Will Gaetz's GOP critics drop their anonymity and call for his ouster?

The grand total of congressional Republicans publicly calling for Matt Gaetz's ouster is still zero.


As the scandal surrounding Rep. Matt Gaetz (R-Fla.) continues to intensify, there are a corresponding number of reports about the inevitability of his ouster. The Hill published this report late Friday:

A defiant Rep. Matt Gaetz (R-Fla.) says he has no plans to resign from Congress amid a federal investigation into whether he paid women — and a 17-year-old girl — for sexual favors. Yet behind the scenes, a growing number of Gaetz's Republican colleagues are predicting his days on Capitol Hill are growing short. "In reality, yes, he won't last long," one member told The Hill on Friday.

To be sure, there's been plenty of speculation along these lines in recent days. The Hill also noted last week, for example, that "a number of Republicans" were privately welcoming and expecting Gaetz's political demise. Business Insider had a related report quoting a GOP congressional aide saying Republican leaders, eager to be rid of the grandstander, "will likely watch him completely implode in a matter of days without having to do a thing."

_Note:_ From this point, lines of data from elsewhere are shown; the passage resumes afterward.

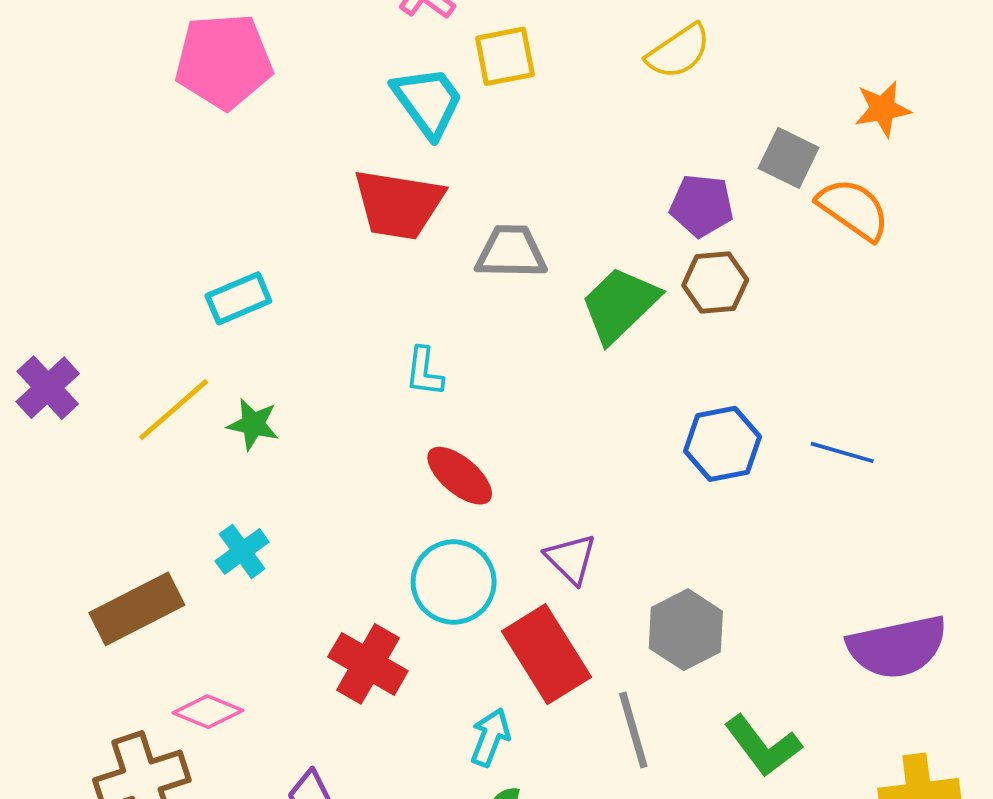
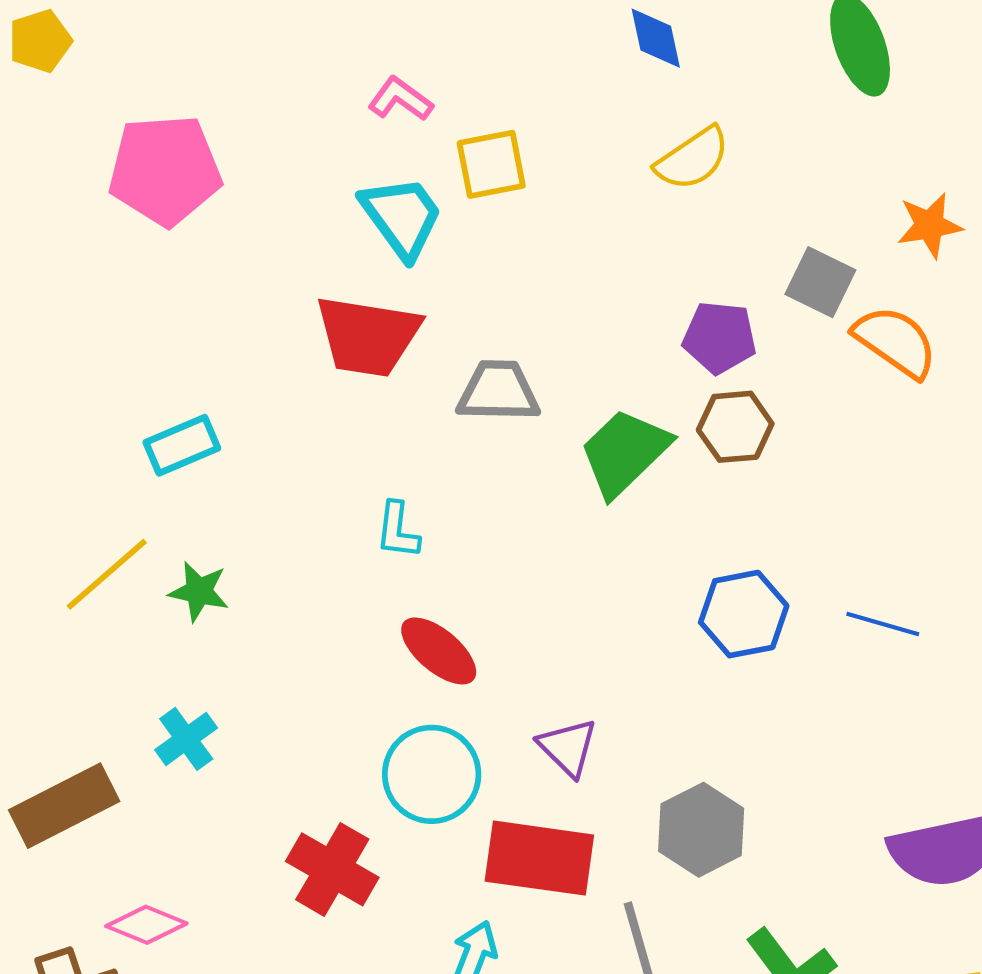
red rectangle: (546, 654) -> (539, 858), turned -50

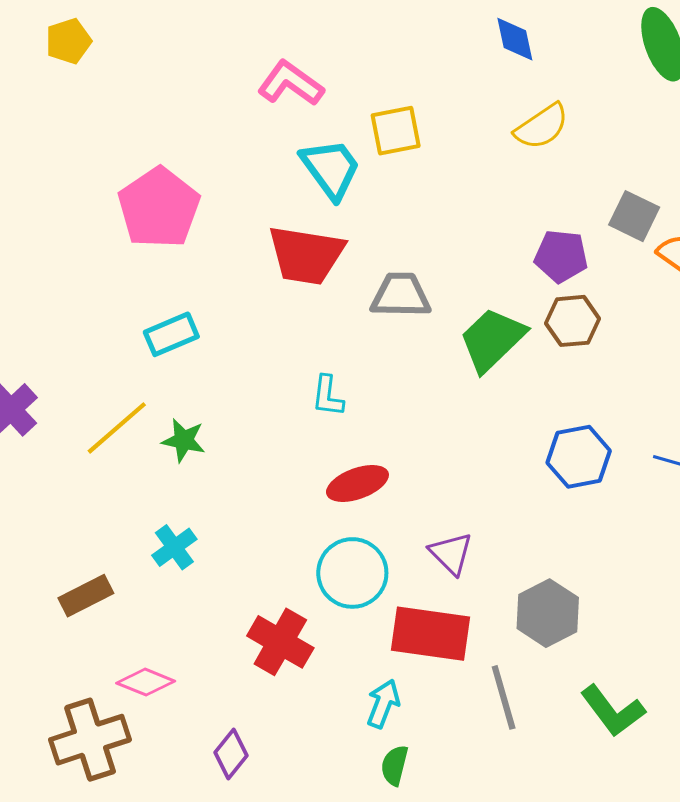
pink L-shape: (400, 99) -> (291, 83), moved, size x1.4
pink pentagon: (165, 170) -> (159, 208), moved, turned -30
red ellipse: (439, 651) -> (357, 483), turned -60
brown rectangle: (64, 806) -> (86, 596), size x0.7

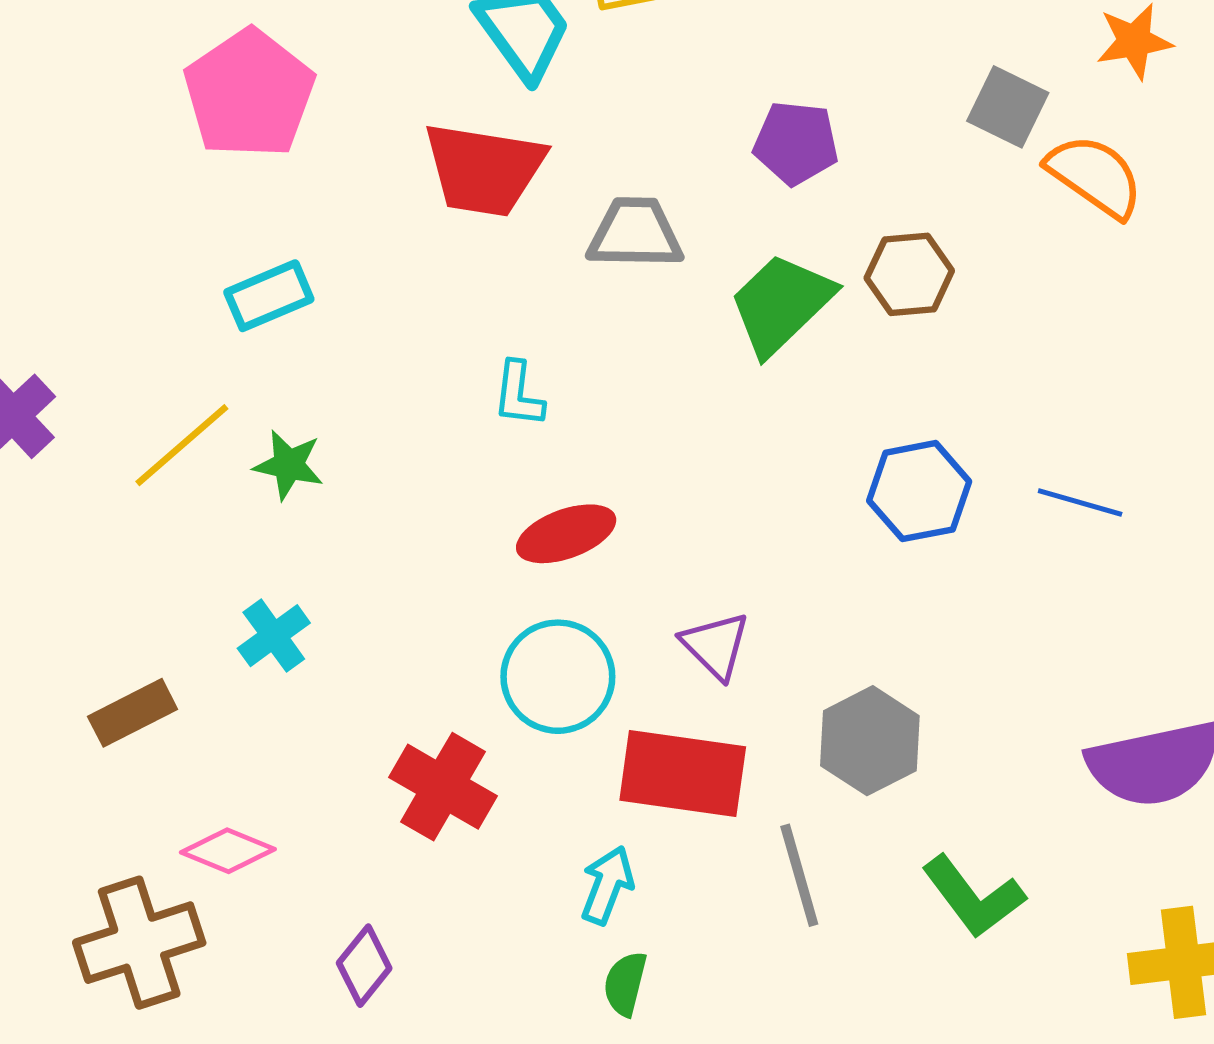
purple pentagon: (561, 256) -> (796, 143), moved

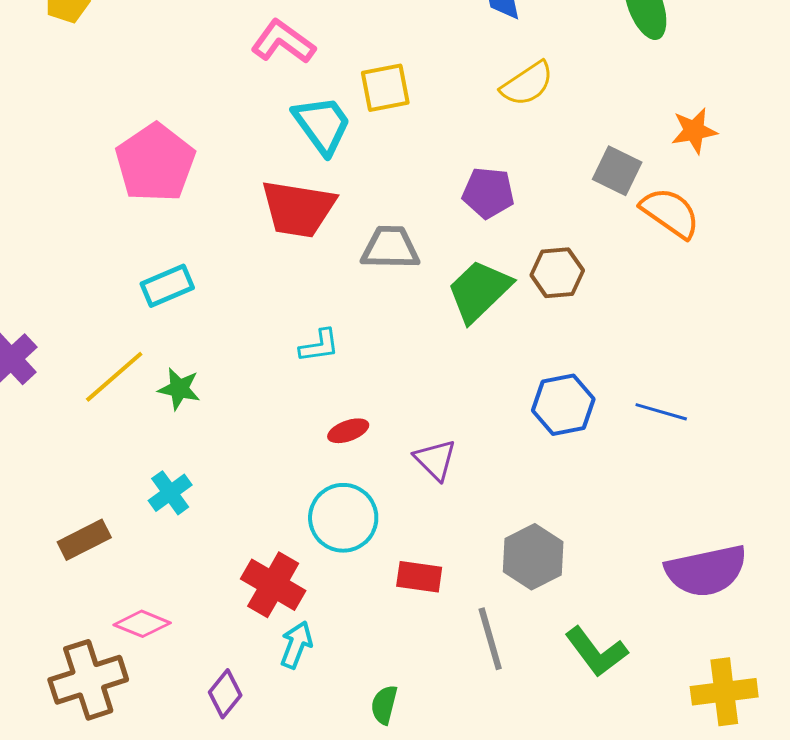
cyan L-shape: (518, 394) -> (319, 346), turned -105
red ellipse: (566, 534) -> (348, 431), size x0.7
purple triangle: (716, 645) -> (435, 460), moved
red rectangle: (683, 774) -> (419, 577), size x0.6
cyan arrow: (607, 885) -> (296, 645), moved

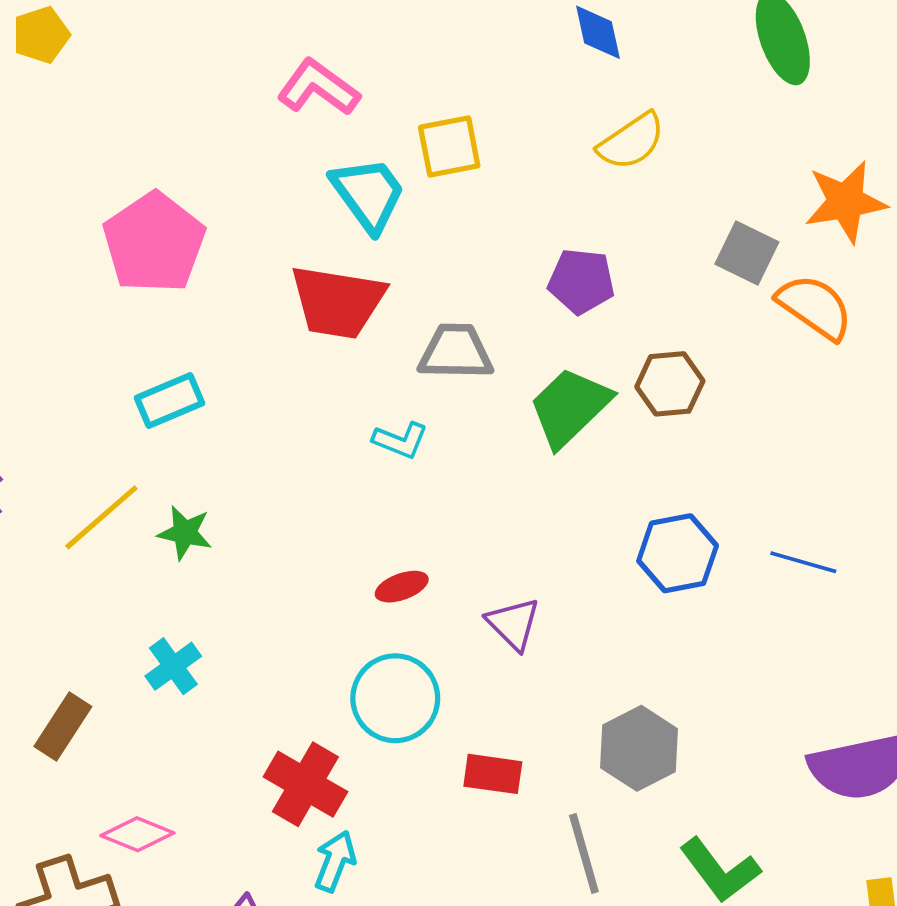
orange star: (694, 131) -> (846, 202), size x1.4
cyan L-shape: (319, 346) -> (400, 440), moved, turned 30
brown rectangle: (84, 540) -> (63, 726), turned -30

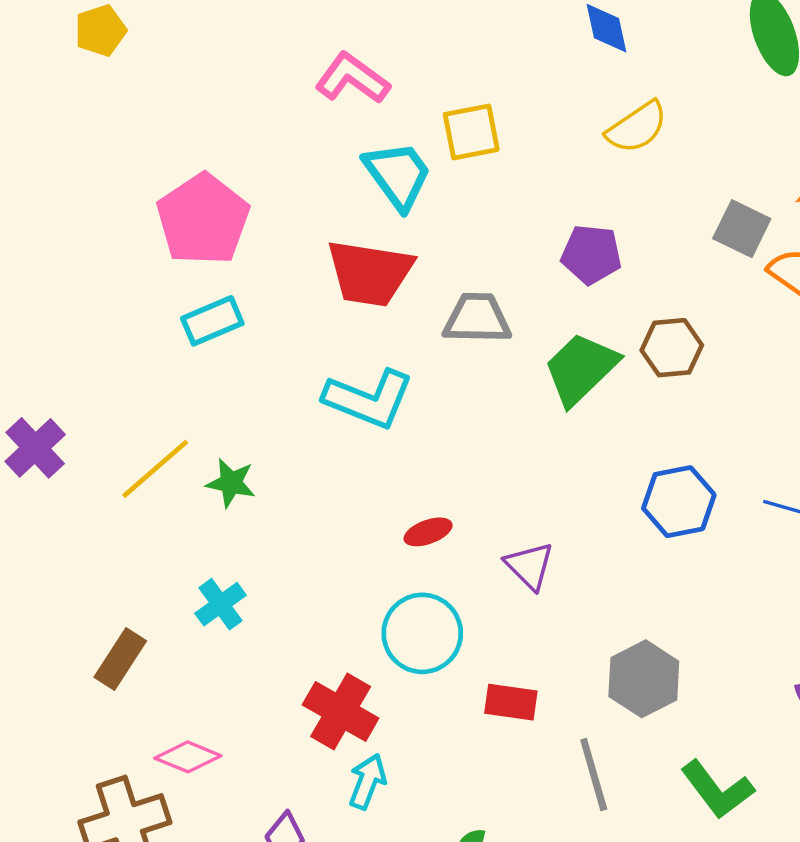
cyan rectangle: (169, 401) -> (212, 321), moved
cyan L-shape: (400, 440) -> (369, 399), moved, size x1.8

At face value, the assessment seem obvious. Gaetz found it easy to persevere after his DUI controversy, but his ongoing scandal is vastly more serious. Common sense -- and basic human decency -- suggests the Florida Republican's days on Capitol Hill are numbered.

But each of these reports about Gaetz's future has something in common: the articles quote Republicans who did not want to be named on the record. These GOP insiders are willing to take rhetorical shots at their flailing colleague, but only if granted anonymity to speak freely.

In other words, Gaetz is a scandal-plagued mess, but we're not yet at the stage at which Republicans are willing to call him out publicly. Maybe these GOP officials are afraid of Donald Trump -- Gaetz is one of the former president's most flamboyant and sycophantic allies -- or perhaps they're afraid of conservative media and the party's far-right base.

Whatever the explanation, it's been six days since the New York Times first reported that the Justice Department is investigating Gaetz over allegations that he had a sexual relationship with a minor, possibly violating federal sex trafficking laws in the process, and the grand total of congressional Republicans publicly calling for his ouster is still zero.

Rep. David Valadeo (R-Calif.) received a campaign contribution from Gaetz, and last week the Californian donated the money to an organization that supports victims of domestic abuse. But to date, that's the only real action we've seen from GOP lawmakers distancing themselves from the Floridian.